Cominciamo da Stefano Messina, recentemente confermato alla presidenza di Assarmatori. In occasione della sua rielezione ha dichiarato: “La transizione ecologica, per il settore marittimo ma anche per tutto il mondo del trasporto e della logistica, rischia di essere solo un’operazione mediatica se gli obiettivi non saranno tarati sulle tecnologie effettivamente disponibili”. Gli armatori chiedono che vengano concretamente individuate le soluzioni energetiche attivabili nel comparto per avviare la conseguente produzione su larga scala di carburanti puliti e costruire le relative infrastrutture di distribuzione e stoccaggio degli stessi, incentivando parallelamente il rinnovo delle flotte o il loro adeguamento all’uso dei nuovi fuel ecologici. “Fissare gli obiettivi senza tenere conto delle tecnologie disponibili – ha proseguito Messina – è solo un’operazione mediatica. E stabilire penalizzazioni fiscali in assenza di alternative all’uso dei carburanti fossili, servirebbe solo ad alzare i costi del trasporto, senza alcuna contropartita per la collettività e per l’ambiente”.

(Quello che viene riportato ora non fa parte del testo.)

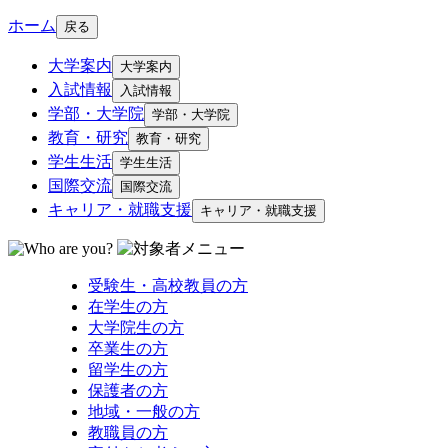
ホーム
戻る
大学案内
大学案内
入試情報
入試情報
学部・大学院
学部・大学院
教育・研究
教育・研究
学生生活
学生生活
国際交流
国際交流
キャリア・就職支援
キャリア・就職支援
受験生・高校教員の方
在学生の方
大学院生の方
卒業生の方
留学生の方
保護者の方
地域・一般の方
教職員の方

Proseguiamo con Alessandro Santi, presidente di Federagenti. Lo scorso gennaio ha lanciato un vero e proprio j’accuse contro le politiche di pseudo sostenibilità ambientale. “Le legittime posizioni ambientaliste, che hanno avuto il merito di portare il green deal al primo punto di attenzione dei governi del mondo, – ha affermato – sono purtroppo diventate spesso una spinta per azioni politiche disattente alla sostanza e appunto guidate da facili populismi o consensi. E ciò sta purtroppo accadendo in Italia per quella che è la principale e più concreta ‘risorsa’ nella quale attuare politiche serie di transizione ecologica: il mare”. Si riferisce ad una brusca retromarcia del Governo italiano (e non solo) in materia di gas naturale (non disponibile), di combustibili fossili (da riutilizzare) e energia nucleare. Bisognerebbe investire in portualità e logistica consentendo di effettuare i dragaggi dei fondali, senza i quali, i principali scali marittimi finirebbero per risultare, “all’insegna di un ambientalismo miope”, impraticabili per gran parte delle navi.
Concludiamo con Alberto Rossi, Segretario Generale di Assarmatori. Durante la sua audizione di qualche giorno fa presso il Dipartimento Politiche Europee della Presidenza del Consiglio, ha giudicato intempestive le misure UE per decarbonizzare lo shipping. In particolare, le misure proposte nel pacchetto “Fit for 55” sarebbero intempestive rispetto alle disponibilità su larga scala di combustibili atti a soddisfare la transizione energetica e comporterebbero un insostenibile incremento dei costi del trasporto. Inoltre, l’alterazione del level playing field potrebbe portare ad una drastica riduzione della competitività dei porti nazionali con il rischio di delocalizzazione dei traffici a beneficio dei porti del nord Africa. In buona sostanza, l’obiettivo di ridurre del 55% entro il 2030 le emissioni di GHG e raggiungere la carbon neutrality nel 2050 non sarebbe sostenibile. Idrogeno e ammoniaca non sarebbero alternative immediatamente praticabili e soltanto il 12% delle navi in costruzione a livello mondiale prevederebbe motorizzazioni con dual-fuel, con un secondo fuel che nella maggior parte dei casi è il GNL. Quindi, per cortesia, niente sanzioni o eliminazione dell’esenzione sulle accise.